Conveying the message that being gay is neither appropriate nor suitable for public discussion, Campfield is attempting to further alienate and isolate a vulnerable population from seeking help and guidance from educators.

Supporters of the bill maintain age sensitivity is the primary goal, but Matthew Parsons, a socially conservative advocate and founder of the anti-gay “Something Better” campaign, may have spoken too soon. “If we’re talking about homosexuality, we are talking about specific acts that are going to be unhealthy for anybody to engage in outside of marriage.”

Let’s be clear. Campfield’s proposed bill has nothing to do with what is “age appropriate.” This is about fundamentally altering society. It would effectively prohibit speech and further push the civil rights struggle away from mainstream radar. Out of sight, out of mind.

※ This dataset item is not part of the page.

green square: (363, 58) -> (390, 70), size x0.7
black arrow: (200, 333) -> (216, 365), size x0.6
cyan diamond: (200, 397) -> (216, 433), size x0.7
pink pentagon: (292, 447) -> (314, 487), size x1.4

“The ‘Don’t Say Gay’ bill raises all kinds of issues about anti-gay bias, free speech and government overreach,” said Tennessee Equality’s Ben Byers. “It means [teachers] can’t talk about gay issues or sexuality even with students who may be gay or have [a] gay family.”

Once again, we are witnessing a scared GOP attempting to limit debate and stifle meaningful conversation. The party of small government seems perfectly supportive of government’s large hand so long as it furthers their culturally radical agenda.

Senator Campfield’s cowardly attempts to institutionalize discrimination are painfully obvious for anyone with half a mind to see. If it’s a debate about substantive issues you wish to have, I welcome that debate. But leave the children out of it.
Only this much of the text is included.